BERLIN, Nov 25 (Reuters) – German battery maker Sonnenbatterie has launched a scheme to connect households with solar panels together with their neighbours, and other consumers. the aim is to better distribute surpluses of renewable energy and help members to become more independent of conventional suppliers.

The start-up company hopes the scheme, called “sonnenCommunity”, will boost demand for its batteries which store solar power, allowing owners to use the clean energy even when weather conditions are not favourable.

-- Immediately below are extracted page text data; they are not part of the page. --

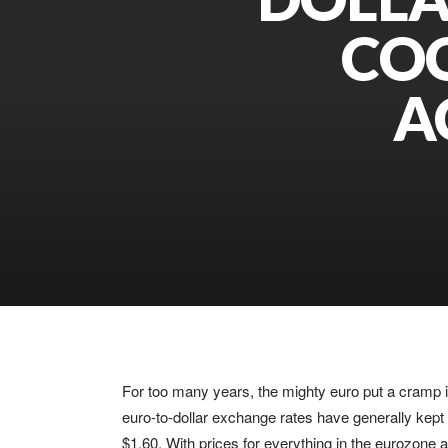
COO
A
For too many years, the mighty euro put a cramp in
euro-to-dollar exchange rates have generally kept t
$1.60. With prices for everything in the eurozone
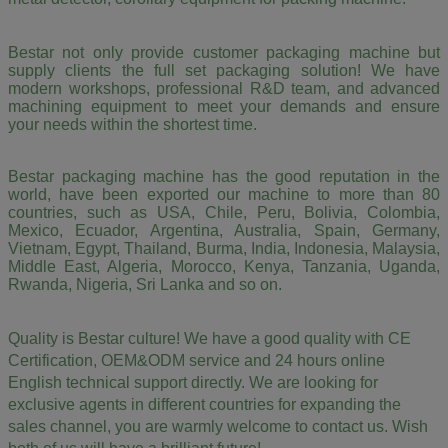
Bestar not only provide customer packaging machine but
supply clients the full set packaging solution! We have
modern workshops, professional R&D team, and advanced
machining equipment to meet your demands and ensure
your needs within the shortest time.
Bestar packaging machine has the good reputation in the
world, have been exported our machine to more than 80
countries, such as USA, Chile, Peru, Bolivia, Colombia,
Mexico, Ecuador, Argentina, Australia, Spain, Germany,
Vietnam, Egypt, Thailand, Burma, India, Indonesia, Malaysia,
Middle East, Algeria, Morocco, Kenya, Tanzania, Uganda,
Rwanda, Nigeria, Sri Lanka and so on.
Quality is Bestar culture! We have a good quality with CE
Certification, OEM&ODM service and 24 hours online
English technical support directly. We are looking for
exclusive agents in different countries for expanding the
sales channel,
you are warmly welcome to contact us.
Wish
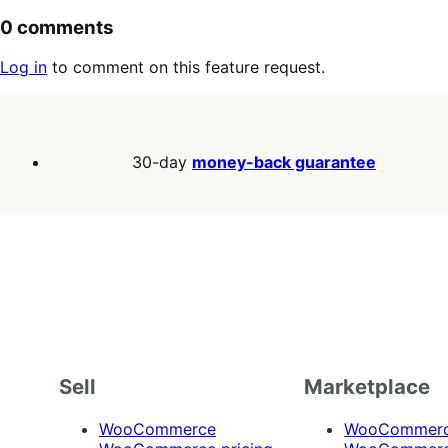
0 comments
Log in
to comment on this feature request.
30-day
money-back guarantee
Sell
Marketplace
WooCommerce
WooCommerce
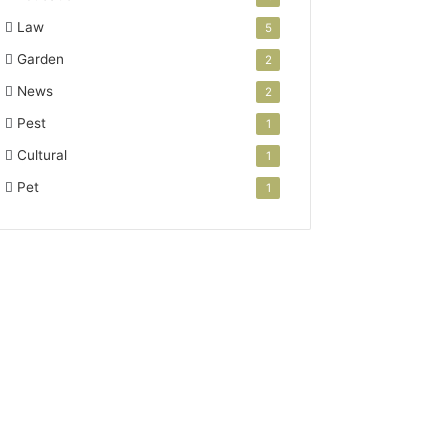
Law
5
Garden
2
News
2
Pest
1
Cultural
1
Pet
1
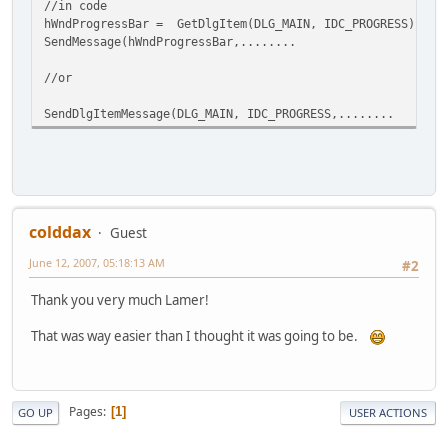
//in code
hWndProgressBar = GetDlgItem(DLG_MAIN, IDC_PROGRESS);
SendMessage(hWndProgressBar,........
//or
SendDlgItemMessage(DLG_MAIN, IDC_PROGRESS,........
colddax
Guest
June 12, 2007, 05:18:13 AM
#2
Thank you very much Lamer!
That was way easier than I thought it was going to be.
Pages
1
GO UP
USER ACTIONS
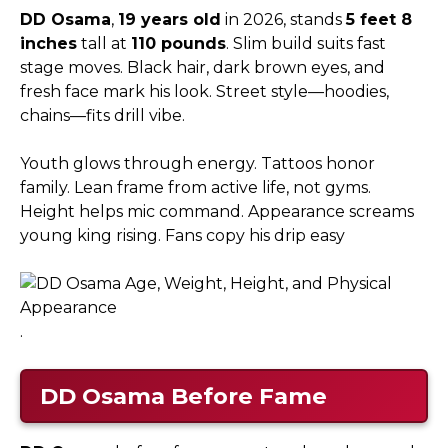
DD Osama
,
19 years old
in 2026, stands
5 feet 8
inches
tall at
110 pounds
. Slim build suits fast
stage moves. Black hair, dark brown eyes, and
fresh face mark his look. Street style—hoodies,
chains—fits drill vibe.​
Youth glows through energy. Tattoos honor
family. Lean frame from active life, not gyms.
Height helps mic command. Appearance screams
young king rising. Fans copy his drip easy
.
DD Osama
Before Fame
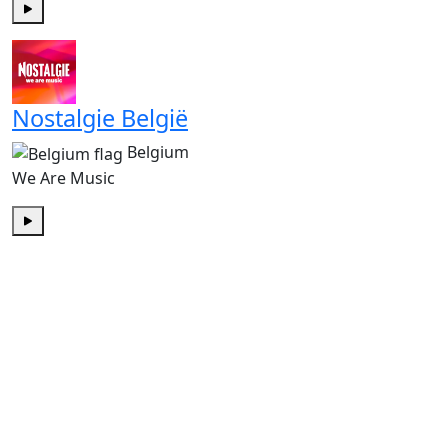
Play
Nostalgie België
Belgium
We Are Music
Play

“SonnenCommunity allows all households that want to determine their energy futures themselves the access to affordable and clean electricity,” said chief executive Christoph Ostermann at the project’s launch on Wednesday.

The initiative comes at a time when battery technology, long seen as expensive, is approaching a point where ordinary householders can afford it.

By storing solar power and releasing it on demand, households can avoid having to buy more expensive power off the grid to supplement their production. The batteries could also help solar power households cope with a phasing out of subsidies currently paid when surplus power is sold to public grids.

Sonnenbatterie has sold 8,500 lithium battery units, saying this makes it the European market leader.

Germany has around 25,000 batteries in operation that can store solar power – still a small number given there are around 1.5 million solar production units, mostly located on roofs of family homes – but year-on-year sales are growing rapidly.

U.S. electric vehicle maker Tesla is also looking to enter the market. It plans to start delivering wall-mounted batteries that can store solar power to Germany in early 2016.

SonnenCommunity takes the storage idea a step further, allowing solar power to be shared among its members.

Sonnenbatterie said the scheme would initially target the 1.5 million solar power producers who, if they sign up to the community, will receive a battery storage system with a starting price of 3,599 euros ($3,812). But eventually, the offer will also be open to non-producers, it added.

If the idea of battery-powered buildings takes off, it could pose a challenge to traditional utilities such as RWE and E.ON, which still derive the bulk of their power from big centralised power stations running on fossil fuels.